(Records from a data collection)
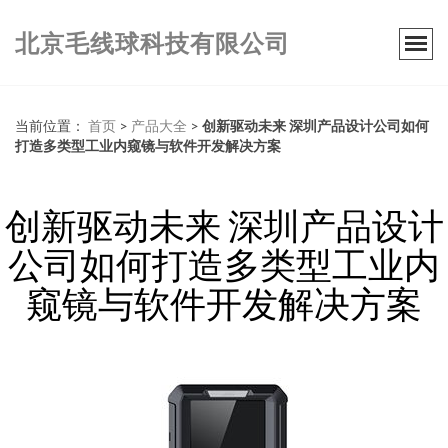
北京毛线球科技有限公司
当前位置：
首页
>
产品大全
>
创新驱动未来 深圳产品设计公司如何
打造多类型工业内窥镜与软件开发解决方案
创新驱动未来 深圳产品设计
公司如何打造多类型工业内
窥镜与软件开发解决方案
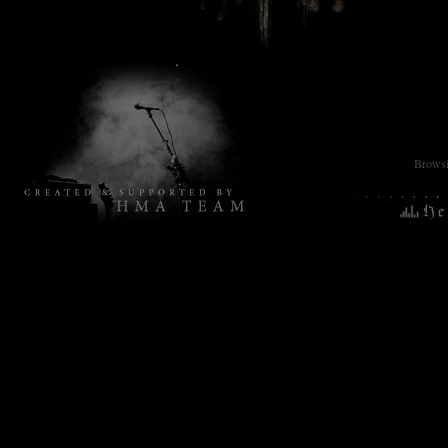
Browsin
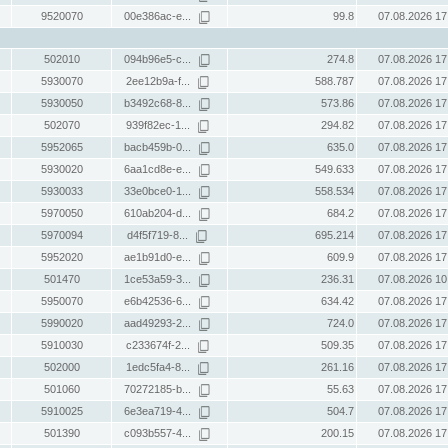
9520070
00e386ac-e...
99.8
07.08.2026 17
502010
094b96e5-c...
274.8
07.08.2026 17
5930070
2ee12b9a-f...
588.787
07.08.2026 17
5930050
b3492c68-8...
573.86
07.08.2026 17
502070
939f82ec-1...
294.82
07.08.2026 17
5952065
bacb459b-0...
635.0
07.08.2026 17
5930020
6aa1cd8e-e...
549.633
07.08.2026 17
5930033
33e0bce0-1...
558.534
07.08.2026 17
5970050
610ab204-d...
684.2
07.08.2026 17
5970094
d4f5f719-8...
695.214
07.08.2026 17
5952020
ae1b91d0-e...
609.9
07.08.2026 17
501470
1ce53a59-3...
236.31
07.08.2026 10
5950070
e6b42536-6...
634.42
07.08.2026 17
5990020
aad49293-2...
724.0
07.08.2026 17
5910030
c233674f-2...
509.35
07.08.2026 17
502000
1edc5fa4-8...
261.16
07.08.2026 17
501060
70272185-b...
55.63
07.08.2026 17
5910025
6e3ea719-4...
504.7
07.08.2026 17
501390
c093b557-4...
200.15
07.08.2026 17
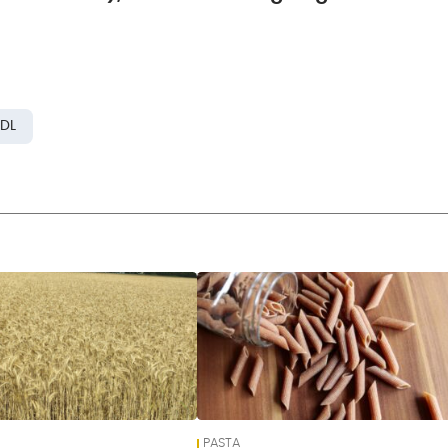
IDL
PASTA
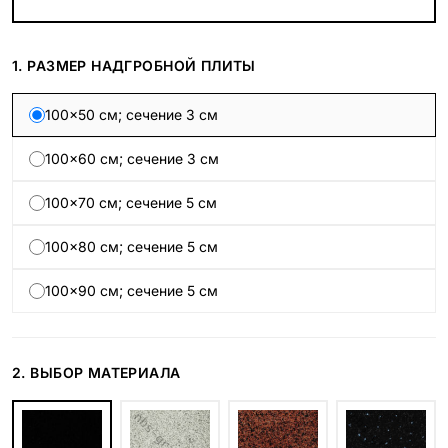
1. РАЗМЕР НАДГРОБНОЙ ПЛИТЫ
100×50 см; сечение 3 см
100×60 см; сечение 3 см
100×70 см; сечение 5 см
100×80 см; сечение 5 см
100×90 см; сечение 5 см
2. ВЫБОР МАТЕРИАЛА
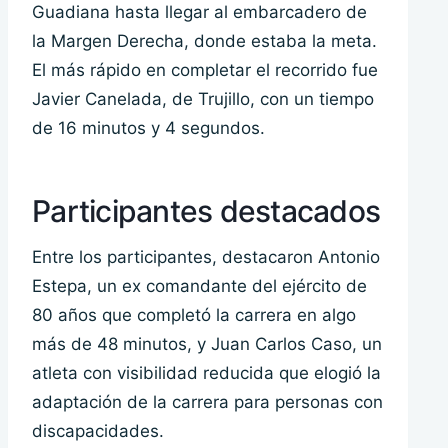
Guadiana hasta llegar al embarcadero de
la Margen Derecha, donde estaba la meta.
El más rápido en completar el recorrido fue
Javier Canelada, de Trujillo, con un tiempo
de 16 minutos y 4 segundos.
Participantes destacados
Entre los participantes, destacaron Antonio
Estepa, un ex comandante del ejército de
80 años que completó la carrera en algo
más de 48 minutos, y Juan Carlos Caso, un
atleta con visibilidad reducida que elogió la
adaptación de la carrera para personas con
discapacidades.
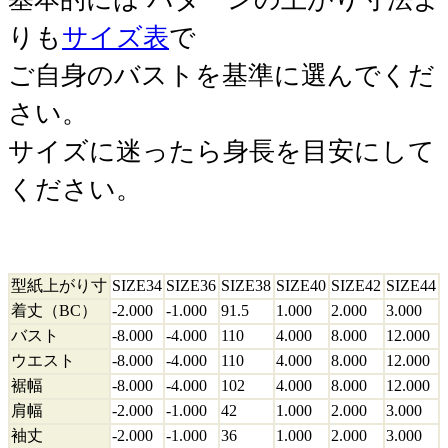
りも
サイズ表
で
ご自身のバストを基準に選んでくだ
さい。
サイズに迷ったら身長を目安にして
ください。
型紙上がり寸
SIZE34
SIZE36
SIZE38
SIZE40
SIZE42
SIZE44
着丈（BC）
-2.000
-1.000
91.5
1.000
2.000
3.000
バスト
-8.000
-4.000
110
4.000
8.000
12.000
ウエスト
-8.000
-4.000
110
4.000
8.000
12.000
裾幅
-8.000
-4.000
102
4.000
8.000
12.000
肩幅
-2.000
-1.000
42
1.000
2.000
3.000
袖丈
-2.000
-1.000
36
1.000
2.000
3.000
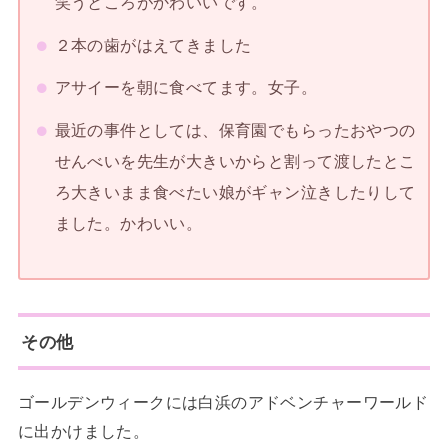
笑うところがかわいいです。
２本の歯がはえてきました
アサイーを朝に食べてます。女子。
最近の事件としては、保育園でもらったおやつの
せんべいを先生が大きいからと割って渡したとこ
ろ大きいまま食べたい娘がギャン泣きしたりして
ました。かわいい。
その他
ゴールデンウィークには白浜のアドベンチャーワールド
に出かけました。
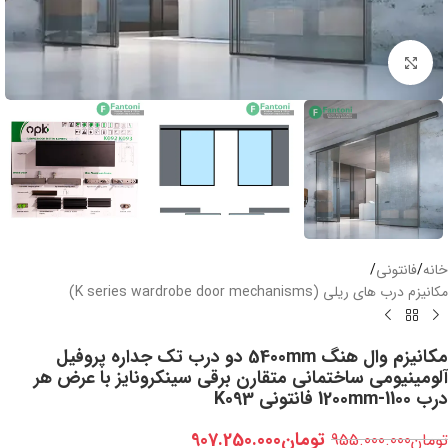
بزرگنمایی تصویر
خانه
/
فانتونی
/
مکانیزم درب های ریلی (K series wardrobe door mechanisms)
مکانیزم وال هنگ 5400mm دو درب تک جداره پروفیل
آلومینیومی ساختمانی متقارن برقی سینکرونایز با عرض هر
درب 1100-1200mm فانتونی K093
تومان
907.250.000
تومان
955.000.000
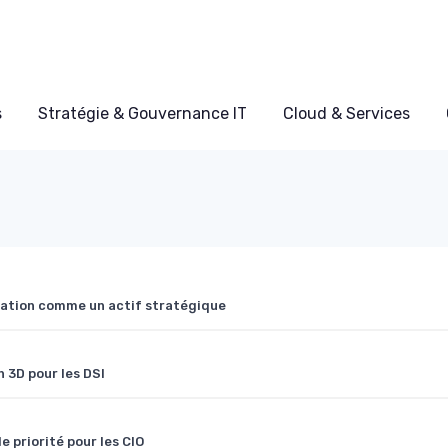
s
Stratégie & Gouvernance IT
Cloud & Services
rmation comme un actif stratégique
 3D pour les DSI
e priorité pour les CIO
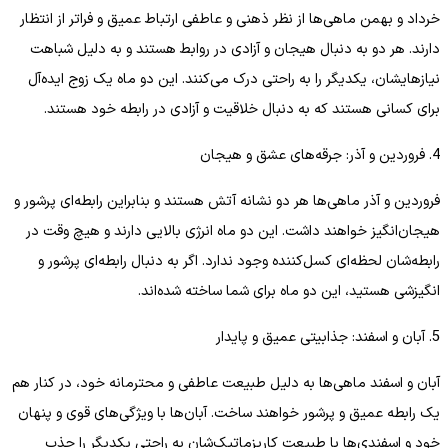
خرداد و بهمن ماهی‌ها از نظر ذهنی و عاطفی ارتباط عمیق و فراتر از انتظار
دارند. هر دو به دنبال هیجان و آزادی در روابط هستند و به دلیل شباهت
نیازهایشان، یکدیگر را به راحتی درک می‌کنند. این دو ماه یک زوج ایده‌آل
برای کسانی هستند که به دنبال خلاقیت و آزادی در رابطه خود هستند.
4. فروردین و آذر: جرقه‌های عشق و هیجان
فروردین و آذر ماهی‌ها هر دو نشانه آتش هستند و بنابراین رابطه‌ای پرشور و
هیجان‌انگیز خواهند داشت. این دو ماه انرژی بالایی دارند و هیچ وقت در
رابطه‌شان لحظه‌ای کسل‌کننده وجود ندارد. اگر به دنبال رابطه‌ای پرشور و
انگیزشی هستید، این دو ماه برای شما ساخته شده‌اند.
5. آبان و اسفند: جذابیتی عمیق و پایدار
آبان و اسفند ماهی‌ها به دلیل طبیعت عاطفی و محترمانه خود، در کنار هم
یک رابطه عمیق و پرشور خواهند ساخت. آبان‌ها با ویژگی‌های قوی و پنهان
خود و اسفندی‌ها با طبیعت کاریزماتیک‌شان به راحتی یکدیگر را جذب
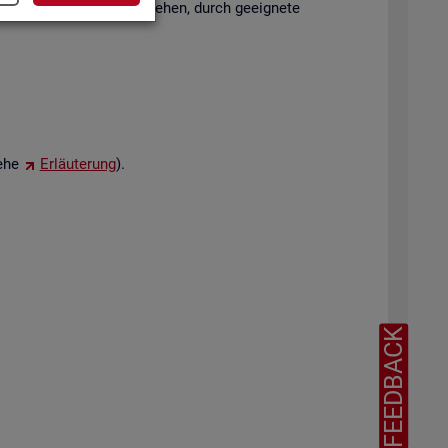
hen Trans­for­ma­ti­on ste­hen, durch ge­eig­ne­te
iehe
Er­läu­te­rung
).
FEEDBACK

- [TASK]
What lines of the preceding data include the string "هستند"? Pull them out.

- [YOUR RESPONSE]
دارند. هر دو به دنبال هیجان و آزادی در روابط هستند و به دلیل شباهت
برای کسانی هستند که به دنبال خلاقیت و آزادی در رابطه خود هستند.
فروردین و آذر ماهی‌ها هر دو نشانه آتش هستند و بنابراین رابطه‌ای پرشور و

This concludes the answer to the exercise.